■ **WHAT THE TASK REQUIRES**:
The whole of the data is to be returned without a single change.
....
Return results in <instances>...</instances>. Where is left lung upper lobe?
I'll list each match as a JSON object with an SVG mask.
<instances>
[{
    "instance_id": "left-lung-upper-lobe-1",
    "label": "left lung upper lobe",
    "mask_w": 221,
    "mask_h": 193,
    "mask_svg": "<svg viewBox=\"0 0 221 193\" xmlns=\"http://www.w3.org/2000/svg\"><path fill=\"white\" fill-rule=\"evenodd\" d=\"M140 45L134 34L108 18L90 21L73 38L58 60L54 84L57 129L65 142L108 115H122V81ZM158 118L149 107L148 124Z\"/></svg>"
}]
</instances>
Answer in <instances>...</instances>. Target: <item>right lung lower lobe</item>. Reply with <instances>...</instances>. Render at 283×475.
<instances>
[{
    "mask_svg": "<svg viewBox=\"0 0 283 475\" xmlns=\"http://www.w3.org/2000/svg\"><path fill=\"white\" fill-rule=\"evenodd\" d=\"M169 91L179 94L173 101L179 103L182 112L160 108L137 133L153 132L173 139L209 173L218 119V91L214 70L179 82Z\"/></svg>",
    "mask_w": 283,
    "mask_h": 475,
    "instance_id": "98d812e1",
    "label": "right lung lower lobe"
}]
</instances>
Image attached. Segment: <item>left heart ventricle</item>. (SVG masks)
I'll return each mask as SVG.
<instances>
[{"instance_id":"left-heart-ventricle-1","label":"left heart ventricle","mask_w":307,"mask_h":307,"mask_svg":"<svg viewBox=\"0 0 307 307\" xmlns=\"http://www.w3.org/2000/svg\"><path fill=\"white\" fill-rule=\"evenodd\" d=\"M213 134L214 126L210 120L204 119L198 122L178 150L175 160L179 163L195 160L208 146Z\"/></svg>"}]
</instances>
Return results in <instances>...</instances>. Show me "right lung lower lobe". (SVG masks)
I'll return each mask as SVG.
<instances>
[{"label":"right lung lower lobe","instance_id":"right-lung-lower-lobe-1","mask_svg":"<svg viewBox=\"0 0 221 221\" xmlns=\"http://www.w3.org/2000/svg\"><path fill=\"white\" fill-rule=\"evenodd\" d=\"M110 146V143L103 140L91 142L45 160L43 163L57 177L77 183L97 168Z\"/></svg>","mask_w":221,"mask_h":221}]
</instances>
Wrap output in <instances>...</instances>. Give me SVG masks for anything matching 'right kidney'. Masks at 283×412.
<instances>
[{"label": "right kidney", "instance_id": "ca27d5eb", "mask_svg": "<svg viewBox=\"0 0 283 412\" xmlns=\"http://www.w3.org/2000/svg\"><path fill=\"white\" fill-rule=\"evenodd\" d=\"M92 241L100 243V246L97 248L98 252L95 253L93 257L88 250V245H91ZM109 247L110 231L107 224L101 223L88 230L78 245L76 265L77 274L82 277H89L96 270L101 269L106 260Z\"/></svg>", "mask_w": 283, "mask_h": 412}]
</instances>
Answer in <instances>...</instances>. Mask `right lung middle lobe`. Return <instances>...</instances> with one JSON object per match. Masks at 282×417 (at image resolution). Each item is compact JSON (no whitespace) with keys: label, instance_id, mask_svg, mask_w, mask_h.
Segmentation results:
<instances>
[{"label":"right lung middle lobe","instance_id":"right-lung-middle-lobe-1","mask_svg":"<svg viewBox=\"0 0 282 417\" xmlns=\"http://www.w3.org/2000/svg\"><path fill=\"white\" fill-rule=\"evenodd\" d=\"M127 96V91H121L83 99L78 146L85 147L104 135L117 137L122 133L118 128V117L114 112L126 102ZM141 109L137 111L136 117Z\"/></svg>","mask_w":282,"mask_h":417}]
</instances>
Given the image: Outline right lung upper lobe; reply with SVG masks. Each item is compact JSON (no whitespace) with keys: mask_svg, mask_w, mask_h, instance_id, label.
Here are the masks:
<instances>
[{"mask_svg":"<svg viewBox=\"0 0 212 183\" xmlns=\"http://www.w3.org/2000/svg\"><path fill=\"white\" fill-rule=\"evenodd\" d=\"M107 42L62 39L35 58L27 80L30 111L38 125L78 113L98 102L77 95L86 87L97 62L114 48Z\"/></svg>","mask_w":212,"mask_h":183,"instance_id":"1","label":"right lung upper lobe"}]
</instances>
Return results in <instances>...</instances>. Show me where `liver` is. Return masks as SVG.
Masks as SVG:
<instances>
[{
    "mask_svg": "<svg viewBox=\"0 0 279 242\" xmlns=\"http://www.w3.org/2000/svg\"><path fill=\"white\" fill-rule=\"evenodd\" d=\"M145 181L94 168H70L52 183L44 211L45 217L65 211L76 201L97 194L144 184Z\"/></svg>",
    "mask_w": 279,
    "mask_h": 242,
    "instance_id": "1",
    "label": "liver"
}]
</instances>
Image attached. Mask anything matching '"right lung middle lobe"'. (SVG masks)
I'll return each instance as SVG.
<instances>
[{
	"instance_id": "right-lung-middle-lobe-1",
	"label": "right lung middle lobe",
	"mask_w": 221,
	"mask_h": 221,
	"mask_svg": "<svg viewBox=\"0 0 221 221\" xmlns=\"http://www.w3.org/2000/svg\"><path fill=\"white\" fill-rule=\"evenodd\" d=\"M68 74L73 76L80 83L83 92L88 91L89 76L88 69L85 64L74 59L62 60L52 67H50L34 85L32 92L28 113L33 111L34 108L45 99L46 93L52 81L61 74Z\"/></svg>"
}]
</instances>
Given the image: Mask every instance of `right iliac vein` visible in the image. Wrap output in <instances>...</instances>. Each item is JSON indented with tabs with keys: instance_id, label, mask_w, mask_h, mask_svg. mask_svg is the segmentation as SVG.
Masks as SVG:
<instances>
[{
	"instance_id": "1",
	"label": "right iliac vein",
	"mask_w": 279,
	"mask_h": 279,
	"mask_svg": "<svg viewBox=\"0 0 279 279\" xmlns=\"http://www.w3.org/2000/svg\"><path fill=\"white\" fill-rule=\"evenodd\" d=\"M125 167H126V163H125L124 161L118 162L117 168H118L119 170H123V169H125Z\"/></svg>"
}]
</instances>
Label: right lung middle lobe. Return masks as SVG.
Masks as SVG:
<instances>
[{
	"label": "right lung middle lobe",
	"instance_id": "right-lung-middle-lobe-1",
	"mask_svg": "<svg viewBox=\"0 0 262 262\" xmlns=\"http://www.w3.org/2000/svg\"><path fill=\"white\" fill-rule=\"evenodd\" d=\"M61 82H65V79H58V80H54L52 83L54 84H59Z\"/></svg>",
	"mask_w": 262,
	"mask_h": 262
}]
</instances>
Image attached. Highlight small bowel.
....
■ **RESULT OF THE EXERCISE**:
Return results in <instances>...</instances>. Where is left lung upper lobe?
I'll list each match as a JSON object with an SVG mask.
<instances>
[{
    "instance_id": "left-lung-upper-lobe-1",
    "label": "left lung upper lobe",
    "mask_w": 221,
    "mask_h": 193,
    "mask_svg": "<svg viewBox=\"0 0 221 193\" xmlns=\"http://www.w3.org/2000/svg\"><path fill=\"white\" fill-rule=\"evenodd\" d=\"M140 45L134 34L108 18L90 21L73 38L58 60L54 84L57 129L65 142L108 115H122V81ZM158 118L149 107L148 124Z\"/></svg>"
}]
</instances>
Answer in <instances>...</instances>. Target: <item>right lung lower lobe</item>. Reply with <instances>...</instances>. Render at 283×475.
<instances>
[{
    "mask_svg": "<svg viewBox=\"0 0 283 475\" xmlns=\"http://www.w3.org/2000/svg\"><path fill=\"white\" fill-rule=\"evenodd\" d=\"M169 91L179 94L173 101L179 103L182 112L160 108L137 133L153 132L173 139L209 173L218 119V91L214 70L179 82Z\"/></svg>",
    "mask_w": 283,
    "mask_h": 475,
    "instance_id": "98d812e1",
    "label": "right lung lower lobe"
}]
</instances>
Image attached. Segment: <item>left heart ventricle</item>. (SVG masks)
I'll return each mask as SVG.
<instances>
[{"instance_id":"left-heart-ventricle-1","label":"left heart ventricle","mask_w":307,"mask_h":307,"mask_svg":"<svg viewBox=\"0 0 307 307\" xmlns=\"http://www.w3.org/2000/svg\"><path fill=\"white\" fill-rule=\"evenodd\" d=\"M213 134L214 126L210 120L204 119L198 122L178 150L175 160L179 163L195 160L208 146Z\"/></svg>"}]
</instances>
Return results in <instances>...</instances>. Show me "right lung lower lobe". (SVG masks)
I'll return each mask as SVG.
<instances>
[{"label":"right lung lower lobe","instance_id":"right-lung-lower-lobe-1","mask_svg":"<svg viewBox=\"0 0 221 221\" xmlns=\"http://www.w3.org/2000/svg\"><path fill=\"white\" fill-rule=\"evenodd\" d=\"M110 146V143L103 140L91 142L45 160L43 163L57 177L77 183L97 168Z\"/></svg>","mask_w":221,"mask_h":221}]
</instances>
Wrap output in <instances>...</instances>. Give me SVG masks for anything matching 'right kidney'. Masks at 283×412.
<instances>
[{"label": "right kidney", "instance_id": "ca27d5eb", "mask_svg": "<svg viewBox=\"0 0 283 412\" xmlns=\"http://www.w3.org/2000/svg\"><path fill=\"white\" fill-rule=\"evenodd\" d=\"M92 241L100 243V246L97 248L98 252L95 253L93 257L88 250V245H91ZM109 247L110 231L107 224L101 223L88 230L78 245L76 265L77 274L82 277H89L96 270L101 269L106 260Z\"/></svg>", "mask_w": 283, "mask_h": 412}]
</instances>
Answer in <instances>...</instances>. Mask `right lung middle lobe`. Return <instances>...</instances> with one JSON object per match. Masks at 282×417 (at image resolution). Each item is compact JSON (no whitespace) with keys: label, instance_id, mask_svg, mask_w, mask_h.
Segmentation results:
<instances>
[{"label":"right lung middle lobe","instance_id":"right-lung-middle-lobe-1","mask_svg":"<svg viewBox=\"0 0 282 417\" xmlns=\"http://www.w3.org/2000/svg\"><path fill=\"white\" fill-rule=\"evenodd\" d=\"M127 96V91H121L83 99L78 146L85 147L104 135L117 137L122 133L118 128V117L114 112L126 102ZM141 109L137 111L136 117Z\"/></svg>","mask_w":282,"mask_h":417}]
</instances>
Given the image: Outline right lung upper lobe; reply with SVG masks. Each item is compact JSON (no whitespace) with keys: mask_svg, mask_w, mask_h, instance_id, label.
Here are the masks:
<instances>
[{"mask_svg":"<svg viewBox=\"0 0 212 183\" xmlns=\"http://www.w3.org/2000/svg\"><path fill=\"white\" fill-rule=\"evenodd\" d=\"M107 42L62 39L35 58L27 80L30 111L38 125L78 113L98 102L77 95L86 87L97 62L114 48Z\"/></svg>","mask_w":212,"mask_h":183,"instance_id":"1","label":"right lung upper lobe"}]
</instances>
Return results in <instances>...</instances>. Show me where `liver` is. Return masks as SVG.
Masks as SVG:
<instances>
[{
    "mask_svg": "<svg viewBox=\"0 0 279 242\" xmlns=\"http://www.w3.org/2000/svg\"><path fill=\"white\" fill-rule=\"evenodd\" d=\"M145 181L94 168H70L52 183L44 211L45 217L65 211L76 201L97 194L144 184Z\"/></svg>",
    "mask_w": 279,
    "mask_h": 242,
    "instance_id": "1",
    "label": "liver"
}]
</instances>
Image attached. Mask anything matching '"right lung middle lobe"'. (SVG masks)
I'll return each instance as SVG.
<instances>
[{
	"instance_id": "right-lung-middle-lobe-1",
	"label": "right lung middle lobe",
	"mask_w": 221,
	"mask_h": 221,
	"mask_svg": "<svg viewBox=\"0 0 221 221\" xmlns=\"http://www.w3.org/2000/svg\"><path fill=\"white\" fill-rule=\"evenodd\" d=\"M68 74L73 76L80 83L83 92L88 91L89 76L88 69L85 64L74 59L62 60L52 67H50L34 85L32 92L28 113L33 111L34 108L45 99L46 93L52 81L61 74Z\"/></svg>"
}]
</instances>
Given the image: Mask every instance of `right iliac vein` visible in the image. Wrap output in <instances>...</instances>. Each item is JSON indented with tabs with keys: instance_id, label, mask_w, mask_h, mask_svg. mask_svg is the segmentation as SVG.
Masks as SVG:
<instances>
[{
	"instance_id": "1",
	"label": "right iliac vein",
	"mask_w": 279,
	"mask_h": 279,
	"mask_svg": "<svg viewBox=\"0 0 279 279\" xmlns=\"http://www.w3.org/2000/svg\"><path fill=\"white\" fill-rule=\"evenodd\" d=\"M125 167H126V163H125L124 161L118 162L117 168H118L119 170H123V169H125Z\"/></svg>"
}]
</instances>
Label: right lung middle lobe. Return masks as SVG.
Masks as SVG:
<instances>
[{
	"label": "right lung middle lobe",
	"instance_id": "right-lung-middle-lobe-1",
	"mask_svg": "<svg viewBox=\"0 0 262 262\" xmlns=\"http://www.w3.org/2000/svg\"><path fill=\"white\" fill-rule=\"evenodd\" d=\"M61 82H65V79H58V80H54L52 83L54 84H59Z\"/></svg>",
	"mask_w": 262,
	"mask_h": 262
}]
</instances>
Image attached. Highlight small bowel.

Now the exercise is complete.